2. FORTRAN source code that would implement a method such as the
Limited-Memory BFGS or some other comparable method for large-scale
unconstrained optimization problems.
It would be very useful to obtain the source code for these methods so
I can incorporate into larger applications I am writing.
none - 22 Mar 2009 21:55 GMT
> I am looking for FORTRAN source code for two related problems. Both
> involve unconstrained optimization. The applications involve finding
[quoted text clipped - 13 lines]
> It would be very useful to obtain the source code for these methods so
> I can incorporate into larger applications I am writing.
Always worth looking at Netlib (www.netlib.org), TOMS
(www.netlib.org/toms) and the Decision Tree for Optimisation
(http://plato.asu.edu/guide.html).
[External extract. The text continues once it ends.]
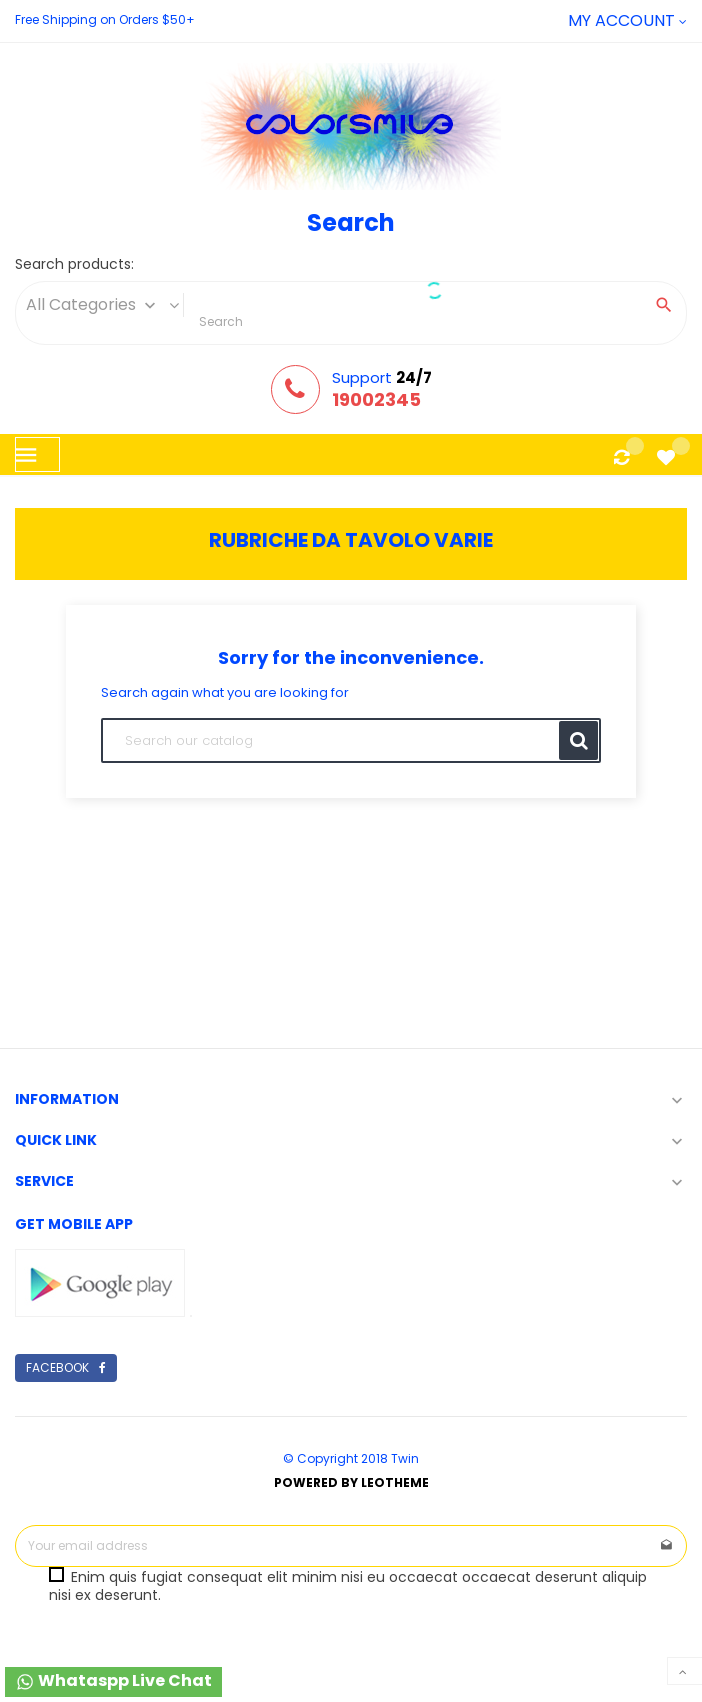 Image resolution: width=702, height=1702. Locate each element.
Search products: (74, 265)
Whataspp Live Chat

Whether these have what you want I
don't know, but you might get a better response if you satte that you have
tried these & not found the relevant codes.
MichaelHill - 29 Mar 2009 20:53 GMT
> I am looking for FORTRAN source code for two related problems. Both
> involve unconstrained optimization. The applications involve finding
[quoted text clipped - 13 lines]
> It would be very useful to obtain the source code for these methods so
> I can incorporate into larger applications I am writing.
The book "Numerical Methods and Software" by Kahaner, Moler, and Nash
came with a disk that included FORTRAN source code for many programs.
In fact, one of the authors, Nash, has also posted source code on his
web site at George Mason University:
http://iris.gmu.edu/~snash/nash/software/NMS__single/ch09.f
FMIN is for one dimensional problems.
UNCMIN is for multi-dimensional problems. It uses a quasi-Newton
method.
Hopefully this helps a bit. These are from the single precision
section; he also lists double-precision routines.